The financial statements of enVVeno Medical Corporation as of December 31, 2023 and 2022 and for each of the years ended December 31, 2023 and 2022 have been audited by Marcum LLP, an independent registered public accounting firm, as stated in their consent appearing herein. Such financial statements are incorporated by reference into this prospectus and registration statement in reliance upon the report of Marcum LLP, appearing in our Annual Report on Form 10-K as filed with the SEC on February 29, 2024, and upon the authority of such firm as experts in accounting and auditing.

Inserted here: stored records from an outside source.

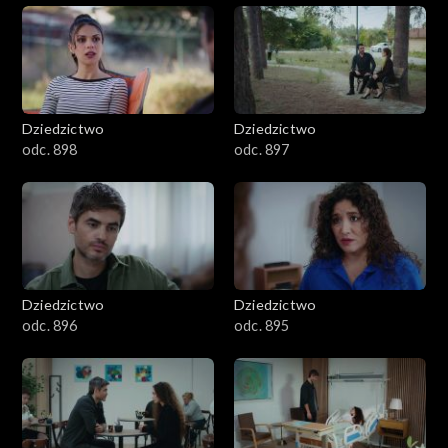
Dziedzictwo
Dziedzictwo
odc. 898
odc. 897
Dziedzictwo
Dziedzictwo
odc. 896
odc. 895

DISCLOSURE OF COMMISSION POSITION ON
INDEMNIFICATION FOR SECURITIES LAWS VIOLATIONS
Section 145 of the DGCL inter alia, empowers a Delaware corporation to indemnify any person who was or is a party or is threatened to be made a party to any threatened, pending or completed action, suit or proceeding (other than an action by or in the right of the corporation) by reason of the fact that such person is or was a director, officer, employee or agent of the corporation, or is or was serving at the request of the corporation as a director, officer, employee or agent of another corporation or other enterprise, against expenses (including attorneys’ fees), judgments, fines and amounts paid in settlement actually and reasonably incurred by him in connection with such action, suit or proceeding if he acted in good faith and in a manner he reasonably believed to be in or not opposed to the best interests of the corporation, and, with respect to any criminal action or proceeding, had no reasonable cause to believe his conduct was unlawful. Similar indemnity is authorized for such persons against expenses (including attorneys’ fees) actually and reasonably incurred in connection with the defense or settlement of any such threatened, pending or completed action or suit if such person acted in good faith and in a manner he reasonably believed to be in or not opposed to the best interests of the corporation, and provided further that (unless a court of competent jurisdiction otherwise provides) such person shall not have been adjudged liable to the corporation. Any such indemnification may be made only as authorized in each specific case upon a determination by the stockholders or disinterested directors or by independent legal counsel in a written opinion that indemnification is proper because the indemnitee has met the applicable standard of conduct.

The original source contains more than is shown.